--- START ---

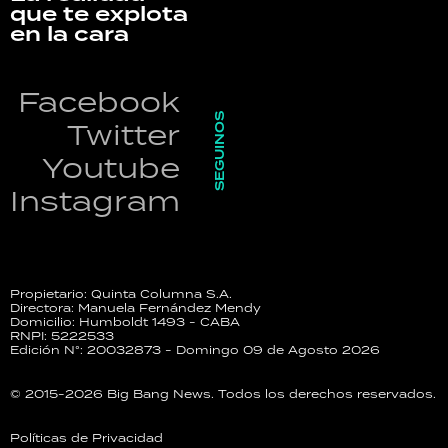
que te explota
en la cara
Facebook
SEGUINOS
Twitter
Youtube
Instagram
Propietario: Quinta Columna S.A.
Directora: Manuela Fernández Mendy
Domicilio: Humboldt 1493 - CABA
RNPI: 5222533
Edición N°: 20032873 - Domingo 09 de Agosto 2026
© 2015-2026 Big Bang News. Todos los derechos reservados.
Políticas de Privacidad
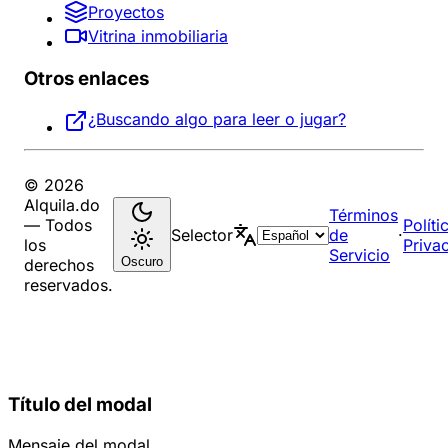
Proyectos
Vitrina inmobiliaria
Otros enlaces
¿Buscando algo para leer o jugar?
© 2026
Alquila.do
Términos
— Todos
Políti
Selector
de
·
los
Priva
Servicio
Oscuro
derechos
reservados.
Título del modal
Mensaje del modal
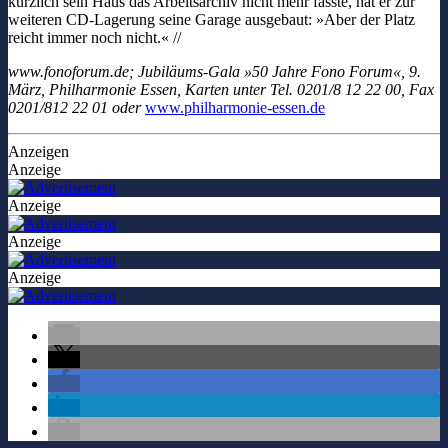
kürzlich sein Haus das Arbeitsarchiv nicht mehr fasste, hat er zur
weiteren CD-Lagerung seine Garage ausgebaut: »Aber der Platz
reicht immer noch nicht.« //
www.fonoforum.de; Jubiläums-Gala »50 Jahre Fono Forum«, 9.
März, Philharmonie Essen, Karten unter Tel. 0201/8 12 22 00, Fax
0201/812 22 01 oder
www.philharmonie-essen.de
Anzeigen
Anzeige
Anzeige
Anzeige
Anzeige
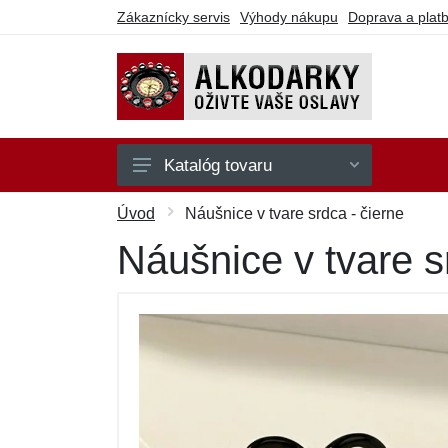
Zákaznícky servis
Výhody nákupu
Doprava a plat
Katalóg tovaru
Na hranie
Úvod
Náušnice v tvare srdca - čierne
Na party
Náušnice v tvare s
Na pitie
Na seba
Ostatné
Darčekové poukazy
Výpredaj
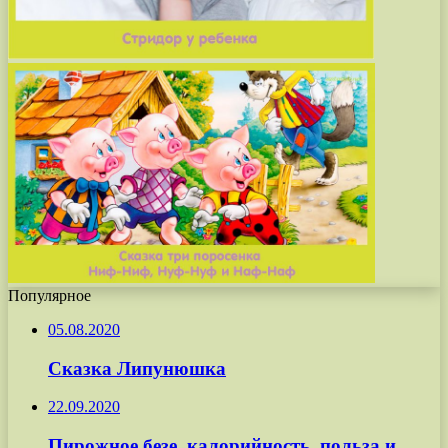
Популярное
05.08.2020
Сказка Липунюшка
22.09.2020
Пирожное безе, калорийность, польза и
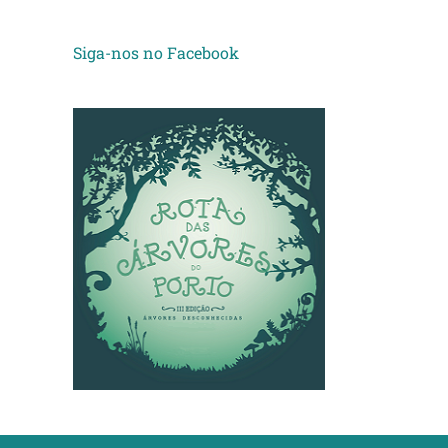
Siga-nos no Facebook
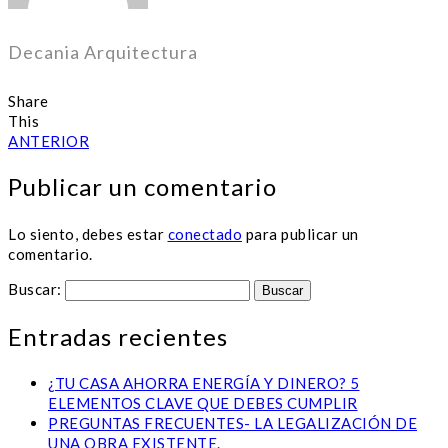
Decania Arquitectura
Share
This
ANTERIOR
Publicar un comentario
Lo siento, debes estar
conectado
para publicar un
comentario.
Buscar:
Entradas recientes
¿TU CASA AHORRA ENERGÍA Y DINERO? 5
ELEMENTOS CLAVE QUE DEBES CUMPLIR
PREGUNTAS FRECUENTES- LA LEGALIZACIÓN DE
UNA OBRA EXISTENTE.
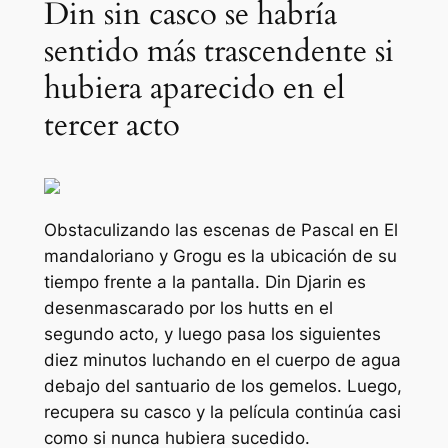
Din sin casco se habría
sentido más trascendente si
hubiera aparecido en el
tercer acto
Obstaculizando las escenas de Pascal en
El
mandaloriano y Grogu
es la ubicación de su
tiempo frente a la pantalla. Din Djarin es
desenmascarado por los hutts en el
segundo acto, y luego pasa los siguientes
diez minutos luchando en el cuerpo de agua
debajo del santuario de los gemelos. Luego,
recupera su casco y la película continúa casi
como si nunca hubiera sucedido.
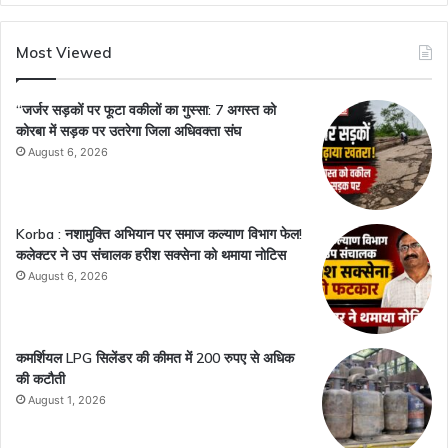
Most Viewed
“जर्जर सड़कों पर फूटा वकीलों का गुस्सा: 7 अगस्त को
कोरबा में सड़क पर उतरेगा जिला अधिवक्ता संघ
August 6, 2026
Korba : नशामुक्ति अभियान पर समाज कल्याण विभाग फेल!
कलेक्टर ने उप संचालक हरीश सक्सेना को थमाया नोटिस
August 6, 2026
कमर्शियल LPG सिलेंडर की कीमत में 200 रुपए से अधिक
की कटौती
August 1, 2026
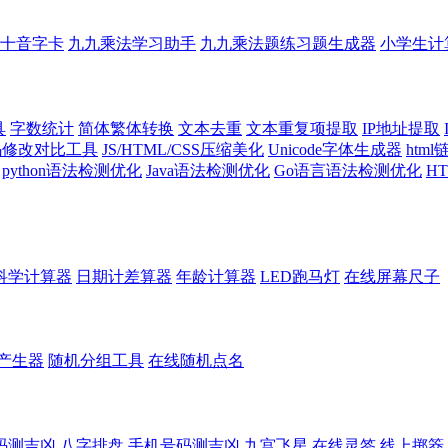
十音字卡
九九乘法学习助手
九九乘法题练习题生成器
小学生计
具
字数统计
简体繁体转换
文本去重
文本重复项提取
IP地址提取
代码修改对比工具
JS/HTML/CSS压缩美化
Unicode字体生成器
htm
python语法检测优化
Java语法检测优化
Go语言语法检测优化
H
科学计算器
日期计差算器
年龄计算器
LED跑马灯
在线屏幕尺子
产生器
随机分组工具
在线随机点名
码测吉凶
八字排盘
手机号码测吉凶
九宫飞星
在线灵签
线上掷筊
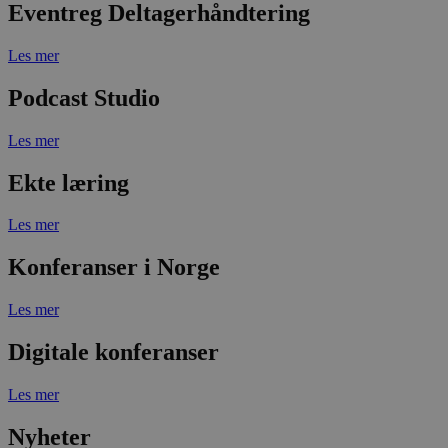
Eventreg Deltagerhåndtering
Les mer
Podcast Studio
Les mer
Ekte læring
Les mer
Konferanser i Norge
Les mer
Digitale konferanser
Les mer
Nyheter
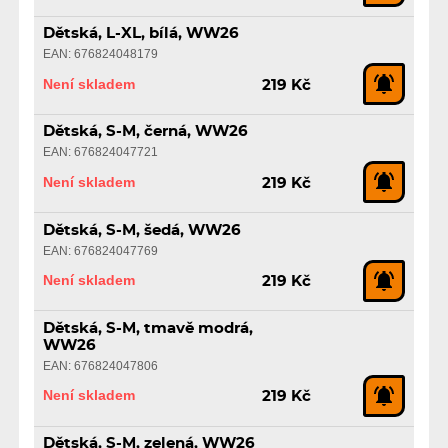
Dětská, L-XL, bílá, WW26
EAN: 676824048179
Není skladem
219 Kč
Dětská, S-M, černá, WW26
EAN: 676824047721
Není skladem
219 Kč
Dětská, S-M, šedá, WW26
EAN: 676824047769
Není skladem
219 Kč
Dětská, S-M, tmavě modrá,
WW26
EAN: 676824047806
Není skladem
219 Kč
Dětská, S-M, zelená, WW26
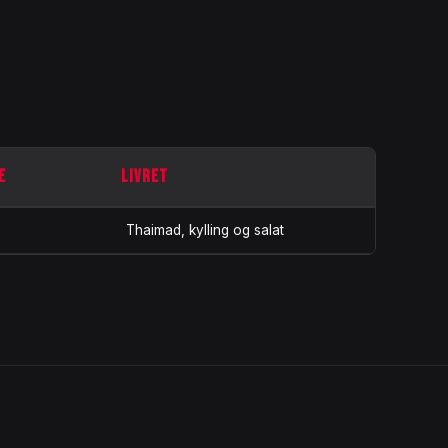
E
LIVRET
Thaimad, kylling og salat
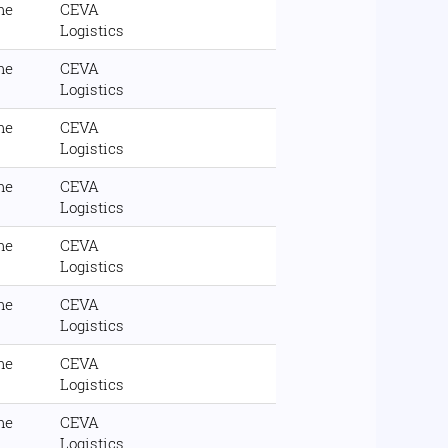
me
CEVA
Logistics
me
CEVA
Logistics
me
CEVA
Logistics
me
CEVA
Logistics
me
CEVA
Logistics
me
CEVA
Logistics
me
CEVA
Logistics
me
CEVA
Logistics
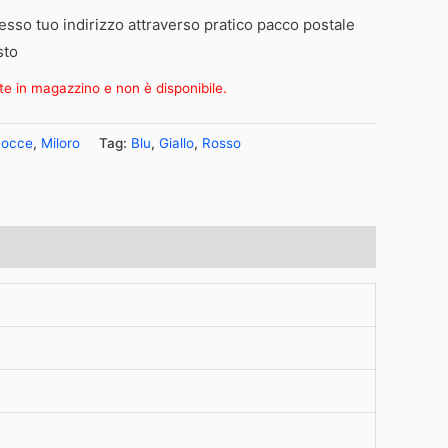
esso tuo indirizzo attraverso pratico pacco postale
sto
te in magazzino e non è disponibile.
Bocce
,
Miloro
Tag:
Blu
,
Giallo
,
Rosso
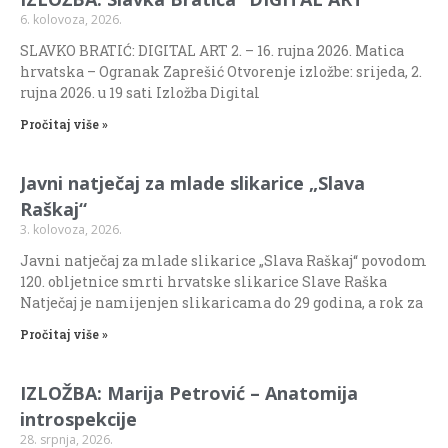
6. kolovoza, 2026.
SLAVKO BRATIĆ: DIGITAL ART 2. – 16. rujna 2026. Matica
hrvatska – Ogranak Zaprešić Otvorenje izložbe: srijeda, 2.
rujna 2026. u 19 sati Izložba Digital
Pročitaj više »
Javni natječaj za mlade slikarice „Slava
Raškaj“
3. kolovoza, 2026.
Javni natječaj za mlade slikarice „Slava Raškaj“ povodom
120. obljetnice smrti hrvatske slikarice Slave Raška
Natječaj je namijenjen slikaricama do 29 godina, a rok za
Pročitaj više »
IZLOŽBA: Marija Petrović – Anatomija
introspekcije
28. srpnja, 2026.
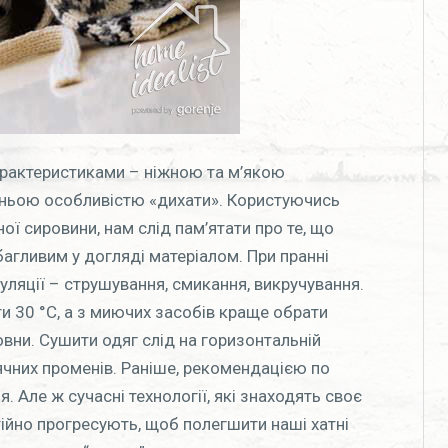
арактеристиками – ніжною та м’якою
дньою особливістю «дихати». Користуючись
ї сировини, нам слід пам’ятати про те, що
агливим у догляді матеріалом. При пранні
пуляції – струшування, смикання, викручування.
и 30 °С, а з миючих засобів краще обрати
овни. Сушити одяг слід на горизонтальній
ячних променів. Раніше, рекомендацією по
 Але ж сучасні технології, які знаходять своє
тійно прогресують, щоб полегшити наші хатні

--- END ---

* [ASSIGNMENT]: Your answer should be a precise transcript of the entries, minus the pictures.

* [FINISHED TASK]:
que te explota
en la cara
Facebook
SEGUINOS
Twitter
Youtube
Instagram
Propietario: Quinta Columna S.A.
Directora: Manuela Fernández Mendy
Domicilio: Humboldt 1493 - CABA
RNPI: 5222533
Edición N°: 20032873 - Domingo 09 de Agosto 2026
© 2015-2026 Big Bang News. Todos los derechos reservados.
Políticas de Privacidad
Proyectos
Vitrina inmobiliaria
Otros enlaces
¿Buscando algo para leer o jugar?
© 2026
Alquila.do
Términos
— Todos
Políti
Selector
de
·
los
Priva
Servicio
Oscuro
derechos
reservados.
Título del modal
Mensaje del modal
kürzlich sein Haus das Arbeitsarchiv nicht mehr fasste, hat er zur
weiteren CD-Lagerung seine Garage ausgebaut: »Aber der Platz
reicht immer noch nicht.« //
www.fonoforum.de; Jubiläums-Gala »50 Jahre Fono Forum«, 9.
März, Philharmonie Essen, Karten unter Tel. 0201/8 12 22 00, Fax
0201/812 22 01 oder
www.philharmonie-essen.de
Anzeigen
Anzeige
Anzeige
Anzeige
Anzeige
Zákaznícky servis
Výhody nákupu
Doprava a plat
Katalóg tovaru
Na hranie
Úvod
Náušnice v tvare srdca - čierne
Na party
Náušnice v tvare s
Na pitie
Na seba
Ostatné
Darčekové poukazy
Výpredaj
Популярное
05.08.2020
Сказка Липунюшка
22.09.2020
Пирожное безе, калорийность, польза и
Siga-nos no Facebook
Decania Arquitectura
Share
This
ANTERIOR
Publicar un comentario
Lo siento, debes estar
conectado
para publicar un
comentario.
Buscar:
Entradas recientes
¿TU CASA AHORRA ENERGÍA Y DINERO? 5
ELEMENTOS CLAVE QUE DEBES CUMPLIR
PREGUNTAS FRECUENTES- LA LEGALIZACIÓN DE
UNA OBRA EXISTENTE.
Din sin casco se habría
sentido más trascendente si
hubiera aparecido en el
tercer acto
Obstaculizando las escenas de Pascal en
El
mandaloriano y Grogu
es la ubicación de su
tiempo frente a la pantalla. Din Djarin es
desenmascarado por los hutts en el
segundo acto, y luego pasa los siguientes
diez minutos luchando en el cuerpo de agua
debajo del santuario de los gemelos. Luego,
recupera su casco y la película continúa casi
como si nunca hubiera sucedido.
Most Viewed
“जर्जर सड़कों पर फूटा वकीलों का गुस्सा: 7 अगस्त को
कोरबा में सड़क पर उतरेगा जिला अधिवक्ता संघ
August 6, 2026
Korba : नशामुक्ति अभियान पर समाज कल्याण विभाग फेल!
कलेक्टर ने उप संचालक हरीश सक्सेना को थमाया नोटिस
August 6, 2026
कमर्शियल LPG सिलेंडर की कीमत में 200 रुपए से अधिक
की कटौती
August 1, 2026
十音字卡
九九乘法学习助手
九九乘法题练习题生成器
小学生计
具
字数统计
简体繁体转换
文本去重
文本重复项提取
IP地址提取
代码修改对比工具
JS/HTML/CSS压缩美化
Unicode字体生成器
htm
python语法检测优化
Java语法检测优化
Go语言语法检测优化
H
科学计算器
日期计差算器
年龄计算器
LED跑马灯
在线屏幕尺子
产生器
随机分组工具
在线随机点名
码测吉凶
八字排盘
手机号码测吉凶
九宫飞星
在线灵签
线上掷筊
Eventreg Deltagerhåndtering
Les mer
Podcast Studio
Les mer
Ekte læring
Les mer
Konferanser i Norge
Les mer
Digitale konferanser
Les mer
Nyheter
Dětská, L-XL, bílá, WW26
EAN: 676824048179
Není skladem
219 Kč
Dětská, S-M, černá, WW26
EAN: 676824047721
Není skladem
219 Kč
Dětská, S-M, šedá, WW26
EAN: 676824047769
Není skladem
219 Kč
Dětská, S-M, tmavě modrá,
WW26
EAN: 676824047806
Není skladem
219 Kč
Dětská, S-M, zelená, WW26
E
LIVRET
Thaimad, kylling og salat
me
CEVA
Logistics
me
CEVA
Logistics
me
CEVA
Logistics
me
CEVA
Logistics
me
CEVA
Logistics
me
CEVA
Logistics
me
CEVA
Logistics
me
CEVA
Logistics
esso tuo indirizzo attraverso pratico pacco postale
sto
te in magazzino e non è disponibile.
Bocce
,
Miloro
Tag:
Blu
,
Giallo
,
Rosso
6. kolovoza, 2026.
SLAVKO BRATIĆ: DIGITAL ART 2. – 16. rujna 2026. Matica
hrvatska – Ogranak Zaprešić Otvorenje izložbe: srijeda, 2.
rujna 2026. u 19 sati Izložba Digital
Pročitaj više »
Javni natječaj za mlade slikarice „Slava
Raškaj“
3. kolovoza, 2026.
Javni natječaj za mlade slikarice „Slava Raškaj“ povodom
120. obljetnice smrti hrvatske slikarice Slave Raška
Natječaj je namijenjen slikaricama do 29 godina, a rok za
Pročitaj više »
IZLOŽBA: Marija Petrović – Anatomija
introspekcije
28. srpnja, 2026.
арактеристиками – ніжною та м’якою
дньою особливістю «дихати». Користуючись
ї сировини, нам слід пам’ятати про те, що
агливим у догляді матеріалом. При пранні
пуляції – струшування, смикання, викручування.
и 30 °С, а з миючих засобів краще обрати
овни. Сушити одяг слід на горизонтальній
ячних променів. Раніше, рекомендацією по
 Але ж сучасні технології, які знаходять своє
тійно прогресують, щоб полегшити наші хатні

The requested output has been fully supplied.